PR, Prevalence ratio; CI, confidence interval; ART, antiretroviral therapy

aCommercial venues included markets, hair salons, shops, cinemas, recreation and game centres, and schools; bOutdoor venues included beaches, parks, construction sites and streets; cOther venues included truck stops, railway/lorry stations and other types of venues

4. Discussion

People with HIV working or socializing in East Africa cross‐border areas were unlikely to know their HIV status, although those who knew their HIV status were likely to be on treatment and suppressed: while only 43% knew their HIV‐positive status, 84% of people who knew their status were on ART and 80% of those on ART had a suppressed viral load.

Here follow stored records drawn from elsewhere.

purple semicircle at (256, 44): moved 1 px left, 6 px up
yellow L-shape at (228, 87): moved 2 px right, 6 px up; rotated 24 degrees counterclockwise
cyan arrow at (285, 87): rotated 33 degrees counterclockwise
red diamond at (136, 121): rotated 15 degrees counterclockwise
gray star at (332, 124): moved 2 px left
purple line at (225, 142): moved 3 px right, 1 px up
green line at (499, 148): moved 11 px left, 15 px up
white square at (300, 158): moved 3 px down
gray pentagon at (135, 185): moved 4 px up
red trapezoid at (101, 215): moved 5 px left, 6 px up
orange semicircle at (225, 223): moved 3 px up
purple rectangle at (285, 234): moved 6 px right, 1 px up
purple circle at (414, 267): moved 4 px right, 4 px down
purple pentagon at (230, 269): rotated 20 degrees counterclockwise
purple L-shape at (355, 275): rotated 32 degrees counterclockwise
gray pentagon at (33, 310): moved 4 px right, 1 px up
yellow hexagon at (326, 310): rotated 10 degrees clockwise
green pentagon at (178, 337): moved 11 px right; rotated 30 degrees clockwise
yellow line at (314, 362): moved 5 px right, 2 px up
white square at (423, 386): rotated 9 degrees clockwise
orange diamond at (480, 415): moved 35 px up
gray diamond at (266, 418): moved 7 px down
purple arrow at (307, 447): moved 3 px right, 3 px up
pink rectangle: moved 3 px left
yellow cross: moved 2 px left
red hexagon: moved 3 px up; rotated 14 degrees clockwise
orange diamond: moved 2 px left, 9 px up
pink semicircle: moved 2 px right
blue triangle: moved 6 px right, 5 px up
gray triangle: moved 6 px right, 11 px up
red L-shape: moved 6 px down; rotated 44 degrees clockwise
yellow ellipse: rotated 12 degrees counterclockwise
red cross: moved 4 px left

Both resident and non‐resident populations who knew their status were likely to be on treatment, with a notable 96% of non‐resident individuals who knew their status on treatment, suggesting that HIV care and treatment programmes are successfully starting members of this important population on treatment. However, only 64% of non‐resident individuals on treatment were suppressed, which could point to gaps in continuity of care, poor adherence or antiretroviral resistance among populations spending time outside their areas of residence in East Africa.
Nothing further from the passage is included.